Advertisement
Advertisement

Shrewd

The humble Indian voter, the proverbial 'common man', has done it again.

Disproving the number-crunching pundits of polls, who predicted yet another hung parliament, earlier this month he gave a clear mandate to the National Democratic Alliance, a disparate but stable coalition of more than 20 parties led by the Hindu nationalist Bharatiya Janata Party under the veteran leadership of the popular poet-politician, Atal Behari Vajpayee. But, the shrewd voter has given the winners just enough of a lead to survive only on a broad-based progressive agenda of economic reforms and development. Any attempt to indulge in retrograde policies based on religion or caste, could see the majority eroded. To the loser, the monolithic Congress Party which had ruled India for most of the period since independence, the voter's message is equally clear - dynastic politics and pretty faces ceased to win elections in India long ago.

The poor, simple, plain, ordinary common man has been the backbone of Indian democracy. His life may still be 'nasty, brutish and short' (as Thomas Hobbes once described mankind's fate), but despite his personal poverty and privations, he has remained steadfast in his duties and responsibilities as a citizen.

If the collapse of colonialism and march of democracy are the greatest achievements of the 20th century, the Indian common man should be supremely eligible to be declared the international man of the century.

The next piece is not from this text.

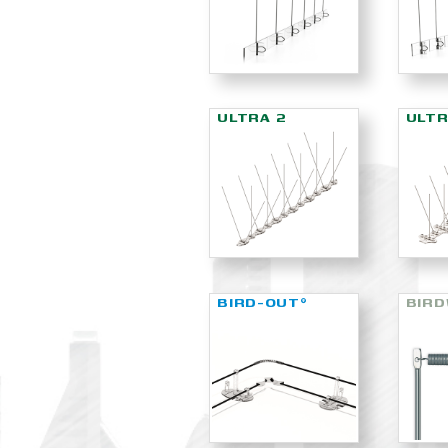
ULTRA 2
ULTR
BIRD-OUT
BIRD
®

Some 50 years ago, he turned the thoughts of one man into a unique non-violent movement to end centuries of colonialism in India which later helped several other nations in the world free themselves of the colonial yoke.

When the world's biggest democracy turned authoritarian almost overnight during the mid-1970s, he voted out the culprit, the Congress Party which had been in power for three long decades.

He showed no mercy either to the next government when it failed to maintain unity or to govern properly.

In the 1990s he has steered the country, much to the disbelief of political pundits, to a new era of coalition politics, which is an unmistakable sign of a mature democracy. Hats off to the mighty little Indian common man.